[Page images and extracted text]
= = = =

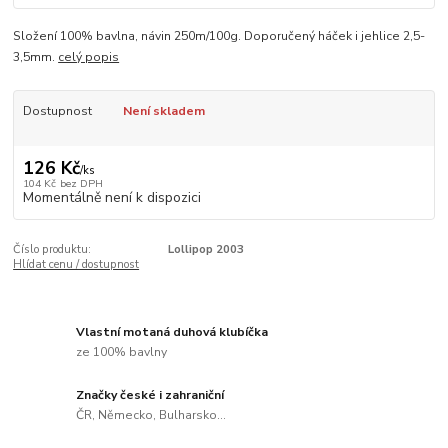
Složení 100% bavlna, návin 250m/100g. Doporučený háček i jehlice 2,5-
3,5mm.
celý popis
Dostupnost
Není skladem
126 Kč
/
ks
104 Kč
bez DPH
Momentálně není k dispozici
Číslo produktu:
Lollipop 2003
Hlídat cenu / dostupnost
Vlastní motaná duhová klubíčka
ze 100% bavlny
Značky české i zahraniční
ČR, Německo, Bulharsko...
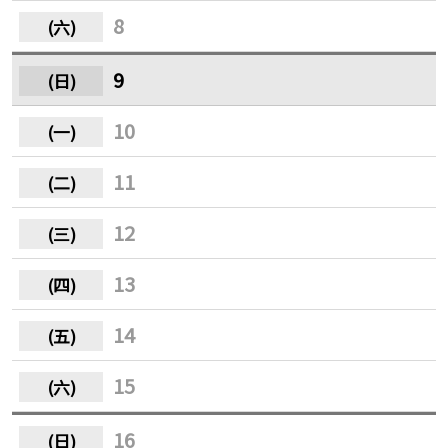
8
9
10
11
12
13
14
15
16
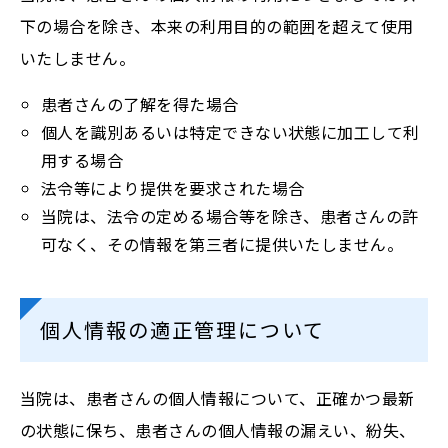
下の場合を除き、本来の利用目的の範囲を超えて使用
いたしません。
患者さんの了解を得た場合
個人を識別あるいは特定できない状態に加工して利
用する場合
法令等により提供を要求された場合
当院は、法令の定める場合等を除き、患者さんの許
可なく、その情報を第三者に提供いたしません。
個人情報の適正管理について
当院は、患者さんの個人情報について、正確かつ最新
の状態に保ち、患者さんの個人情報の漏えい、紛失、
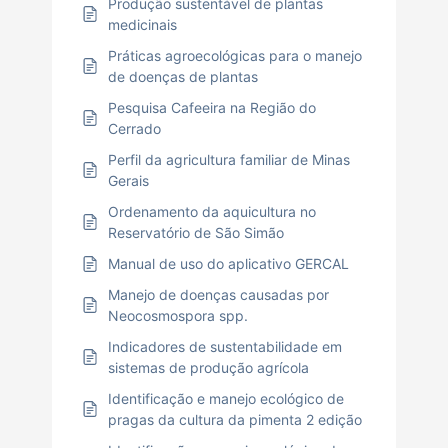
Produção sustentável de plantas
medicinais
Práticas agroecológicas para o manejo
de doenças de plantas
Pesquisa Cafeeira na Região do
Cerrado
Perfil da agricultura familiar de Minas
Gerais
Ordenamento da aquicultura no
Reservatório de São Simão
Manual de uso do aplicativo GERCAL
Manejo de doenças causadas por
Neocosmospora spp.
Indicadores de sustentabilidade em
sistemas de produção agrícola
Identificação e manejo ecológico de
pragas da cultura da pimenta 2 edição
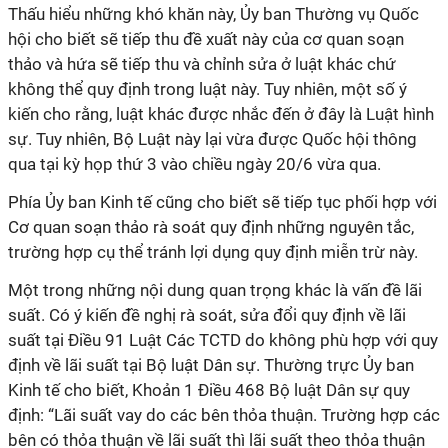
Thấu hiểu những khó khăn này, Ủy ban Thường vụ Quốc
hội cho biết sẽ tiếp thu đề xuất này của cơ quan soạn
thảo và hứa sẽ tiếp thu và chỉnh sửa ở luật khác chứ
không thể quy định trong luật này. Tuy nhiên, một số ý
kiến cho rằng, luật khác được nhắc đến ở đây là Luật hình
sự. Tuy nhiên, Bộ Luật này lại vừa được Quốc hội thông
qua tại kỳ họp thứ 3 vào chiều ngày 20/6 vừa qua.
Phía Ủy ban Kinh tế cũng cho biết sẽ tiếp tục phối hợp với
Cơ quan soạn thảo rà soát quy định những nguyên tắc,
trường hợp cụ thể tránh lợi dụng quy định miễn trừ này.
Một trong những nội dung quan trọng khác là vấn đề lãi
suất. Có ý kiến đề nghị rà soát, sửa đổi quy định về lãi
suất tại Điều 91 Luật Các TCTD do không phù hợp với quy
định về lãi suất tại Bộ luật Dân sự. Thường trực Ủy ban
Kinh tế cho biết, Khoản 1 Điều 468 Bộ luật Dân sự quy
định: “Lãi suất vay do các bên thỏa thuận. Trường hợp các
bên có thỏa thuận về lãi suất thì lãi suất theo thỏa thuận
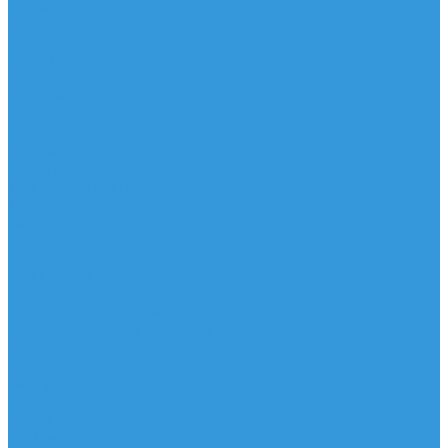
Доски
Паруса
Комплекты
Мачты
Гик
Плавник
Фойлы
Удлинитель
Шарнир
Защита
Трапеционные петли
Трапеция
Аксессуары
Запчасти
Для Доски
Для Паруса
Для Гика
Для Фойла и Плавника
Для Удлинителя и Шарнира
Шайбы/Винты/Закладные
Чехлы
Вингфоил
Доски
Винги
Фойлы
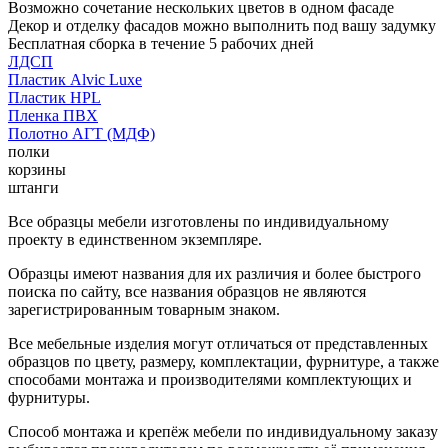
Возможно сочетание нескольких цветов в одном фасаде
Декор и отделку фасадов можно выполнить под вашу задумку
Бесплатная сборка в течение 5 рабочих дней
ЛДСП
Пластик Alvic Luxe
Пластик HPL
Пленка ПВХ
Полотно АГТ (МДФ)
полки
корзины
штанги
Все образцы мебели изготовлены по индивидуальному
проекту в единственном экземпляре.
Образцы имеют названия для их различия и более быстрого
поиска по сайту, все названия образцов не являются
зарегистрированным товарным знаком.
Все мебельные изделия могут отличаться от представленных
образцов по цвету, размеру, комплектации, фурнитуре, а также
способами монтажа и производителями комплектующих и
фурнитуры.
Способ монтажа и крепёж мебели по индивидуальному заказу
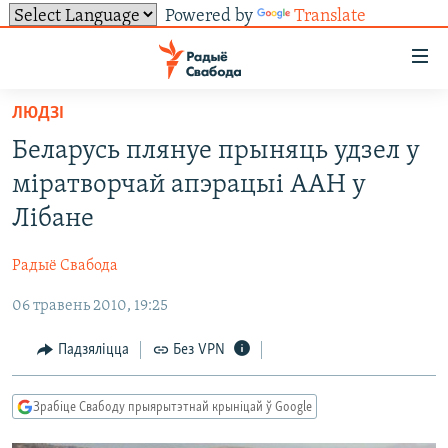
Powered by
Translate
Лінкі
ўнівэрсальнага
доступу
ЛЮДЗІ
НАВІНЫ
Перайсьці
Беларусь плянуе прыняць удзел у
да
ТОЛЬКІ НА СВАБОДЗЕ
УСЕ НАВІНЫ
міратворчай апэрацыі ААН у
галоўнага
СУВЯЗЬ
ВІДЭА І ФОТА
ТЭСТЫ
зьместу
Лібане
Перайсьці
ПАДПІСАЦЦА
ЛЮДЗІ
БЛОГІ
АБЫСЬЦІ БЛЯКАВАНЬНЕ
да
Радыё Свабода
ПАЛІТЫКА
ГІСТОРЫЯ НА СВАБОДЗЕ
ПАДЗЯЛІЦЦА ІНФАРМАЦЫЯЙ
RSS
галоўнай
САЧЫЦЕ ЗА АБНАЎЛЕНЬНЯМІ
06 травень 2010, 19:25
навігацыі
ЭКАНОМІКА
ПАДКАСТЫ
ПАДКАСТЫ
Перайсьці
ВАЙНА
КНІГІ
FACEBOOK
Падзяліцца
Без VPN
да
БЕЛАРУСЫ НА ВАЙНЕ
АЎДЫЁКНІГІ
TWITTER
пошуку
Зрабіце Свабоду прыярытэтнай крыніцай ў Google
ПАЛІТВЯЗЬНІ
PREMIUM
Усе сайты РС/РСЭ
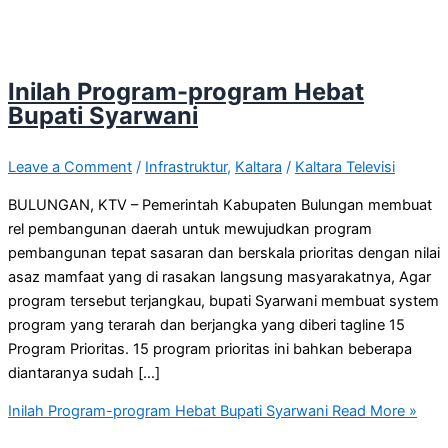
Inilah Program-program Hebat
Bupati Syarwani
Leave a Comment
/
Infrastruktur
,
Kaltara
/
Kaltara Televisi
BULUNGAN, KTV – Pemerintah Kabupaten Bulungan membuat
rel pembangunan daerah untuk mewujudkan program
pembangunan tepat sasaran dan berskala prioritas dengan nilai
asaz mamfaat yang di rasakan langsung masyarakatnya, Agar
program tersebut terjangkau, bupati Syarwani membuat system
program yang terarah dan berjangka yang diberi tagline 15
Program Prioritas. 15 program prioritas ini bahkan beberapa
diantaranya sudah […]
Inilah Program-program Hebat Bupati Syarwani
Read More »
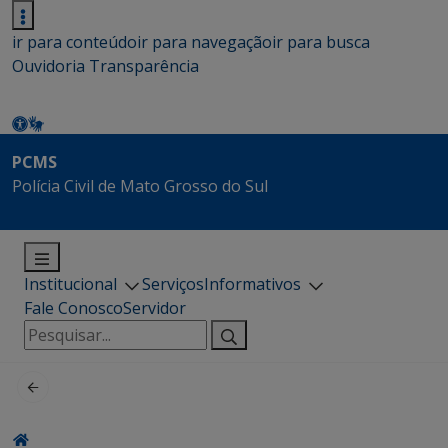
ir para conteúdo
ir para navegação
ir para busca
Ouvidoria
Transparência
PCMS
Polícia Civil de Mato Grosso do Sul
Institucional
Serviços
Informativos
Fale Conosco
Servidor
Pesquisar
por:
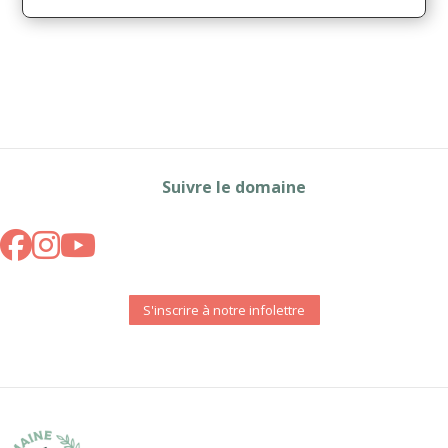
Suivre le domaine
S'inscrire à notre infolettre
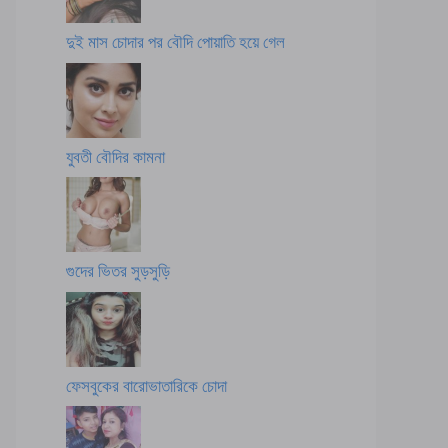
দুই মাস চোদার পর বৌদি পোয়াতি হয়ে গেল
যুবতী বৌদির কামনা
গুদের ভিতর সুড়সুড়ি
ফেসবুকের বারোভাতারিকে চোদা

= = = =

* [WORK INSTRUCTIONS]: An exact copy of every line above, minus the pictures, is the required output.

* [EXERCISE ANSWER]:
Složení 100% bavlna, návin 250m/100g. Doporučený háček i jehlice 2,5-
3,5mm.
celý popis
Dostupnost
Není skladem
126 Kč
/
ks
104 Kč
bez DPH
Momentálně není k dispozici
Číslo produktu:
Lollipop 2003
Hlídat cenu / dostupnost
Vlastní motaná duhová klubíčka
ze 100% bavlny
Značky české i zahraniční
ČR, Německo, Bulharsko...
8
9
10
11
12
13
14
15
16
下の場合を除き、本来の利用目的の範囲を超えて使用
いたしません。
患者さんの了解を得た場合
個人を識別あるいは特定できない状態に加工して利
用する場合
法令等により提供を要求された場合
当院は、法令の定める場合等を除き、患者さんの許
可なく、その情報を第三者に提供いたしません。
個人情報の適正管理について
当院は、患者さんの個人情報について、正確かつ最新
の状態に保ち、患者さんの個人情報の漏えい、紛失、
Produção sustentável de plantas
medicinais
Práticas agroecológicas para o manejo
de doenças de plantas
Pesquisa Cafeeira na Região do
Cerrado
Perfil da agricultura familiar de Minas
Gerais
Ordenamento da aquicultura no
Reservatório de São Simão
Manual de uso do aplicativo GERCAL
Manejo de doenças causadas por
Neocosmospora spp.
Indicadores de sustentabilidade em
sistemas de produção agrícola
Identificação e manejo ecológico de
pragas da cultura da pimenta 2 edição
Thấu hiểu những khó khăn này, Ủy ban Thường vụ Quốc
hội cho biết sẽ tiếp thu đề xuất này của cơ quan soạn
thảo và hứa sẽ tiếp thu và chỉnh sửa ở luật khác chứ
không thể quy định trong luật này. Tuy nhiên, một số ý
kiến cho rằng, luật khác được nhắc đến ở đây là Luật hình
sự. Tuy nhiên, Bộ Luật này lại vừa được Quốc hội thông
qua tại kỳ họp thứ 3 vào chiều ngày 20/6 vừa qua.
Phía Ủy ban Kinh tế cũng cho biết sẽ tiếp tục phối hợp với
Cơ quan soạn thảo rà soát quy định những nguyên tắc,
trường hợp cụ thể tránh lợi dụng quy định miễn trừ này.
Một trong những nội dung quan trọng khác là vấn đề lãi
suất. Có ý kiến đề nghị rà soát, sửa đổi quy định về lãi
suất tại Điều 91 Luật Các TCTD do không phù hợp với quy
định về lãi suất tại Bộ luật Dân sự. Thường trực Ủy ban
Kinh tế cho biết, Khoản 1 Điều 468 Bộ luật Dân sự quy
định: “Lãi suất vay do các bên thỏa thuận. Trường hợp các
bên có thỏa thuận về lãi suất thì lãi suất theo thỏa thuận
Доски
Паруса
Комплекты
Мачты
Гик
Плавник
Фойлы
Удлинитель
Шарнир
Защита
Трапеционные петли
Трапеция
Аксессуары
Запчасти
Для Доски
Для Паруса
Для Гика
Для Фойла и Плавника
Для Удлинителя и Шарнира
Шайбы/Винты/Закладные
Чехлы
Вингфоил
Доски
Винги
Фойлы
Возможно сочетание нескольких цветов в одном фасаде
Декор и отделку фасадов можно выполнить под вашу задумку
Бесплатная сборка в течение 5 рабочих дней
ЛДСП
Пластик Alvic Luxe
Пластик HPL
Пленка ПВХ
Полотно АГТ (МДФ)
полки
корзины
штанги
Все образцы мебели изготовлены по индивидуальному
проекту в единственном экземпляре.
Образцы имеют названия для их различия и более быстрого
поиска по сайту, все названия образцов не являются
зарегистрированным товарным знаком.
Все мебельные изделия могут отличаться от представленных
образцов по цвету, размеру, комплектации, фурнитуре, а также
способами монтажа и производителями комплектующих и
фурнитуры.
Способ монтажа и крепёж мебели по индивидуальному заказу
Powered by
Translate
Лінкі
ўнівэрсальнага
доступу
ЛЮДЗІ
НАВІНЫ
Перайсьці
Беларусь плянуе прыняць удзел у
да
ТОЛЬКІ НА СВАБОДЗЕ
УСЕ НАВІНЫ
міратворчай апэрацыі ААН у
галоўнага
СУВЯЗЬ
ВІДЭА І ФОТА
ТЭСТЫ
зьместу
Лібане
Перайсьці
ПАДПІСАЦЦА
ЛЮДЗІ
БЛОГІ
АБЫСЬЦІ БЛЯКАВАНЬНЕ
да
Радыё Свабода
ПАЛІТЫКА
ГІСТОРЫЯ НА СВАБОДЗЕ
ПАДЗЯЛІЦЦА ІНФАРМАЦЫЯЙ
RSS
галоўнай
САЧЫЦЕ ЗА АБНАЎЛЕНЬНЯМІ
06 травень 2010, 19:25
навігацыі
ЭКАНОМІКА
ПАДКАСТЫ
ПАДКАСТЫ
Перайсьці
ВАЙНА
КНІГІ
FACEBOOK
Падзяліцца
Без VPN
да
БЕЛАРУСЫ НА ВАЙНЕ
АЎДЫЁКНІГІ
TWITTER
пошуку
Зрабіце Свабоду прыярытэтнай крыніцай ў Google
ПАЛІТВЯЗЬНІ
PREMIUM
Усе сайты РС/РСЭ
Inilah Program-program Hebat
Bupati Syarwani
Leave a Comment
/
Infrastruktur
,
Kaltara
/
Kaltara Televisi
BULUNGAN, KTV – Pemerintah Kabupaten Bulungan membuat
rel pembangunan daerah untuk mewujudkan program
pembangunan tepat sasaran dan berskala prioritas dengan nilai
asaz mamfaat yang di rasakan langsung masyarakatnya, Agar
program tersebut terjangkau, bupati Syarwani membuat system
program yang terarah dan berjangka yang diberi tagline 15
Program Prioritas. 15 program prioritas ini bahkan beberapa
diantaranya sudah […]
Inilah Program-program Hebat Bupati Syarwani
Read More »
ir para conteúdo
ir para navegação
ir para busca
Ouvidoria
Transparência
PCMS
Polícia Civil de Mato Grosso do Sul
Institucional
Serviços
Informativos
Fale Conosco
Servidor
Pesquisar
por:
Suivre le domaine
S'inscrire à notre infolettre
দুই মাস চোদার পর বৌদি পোয়াতি হয়ে গেল
যুবতী বৌদির কামনা
গুদের ভিতর সুড়সুড়ি
ফেসবুকের বারোভাতারিকে চোদা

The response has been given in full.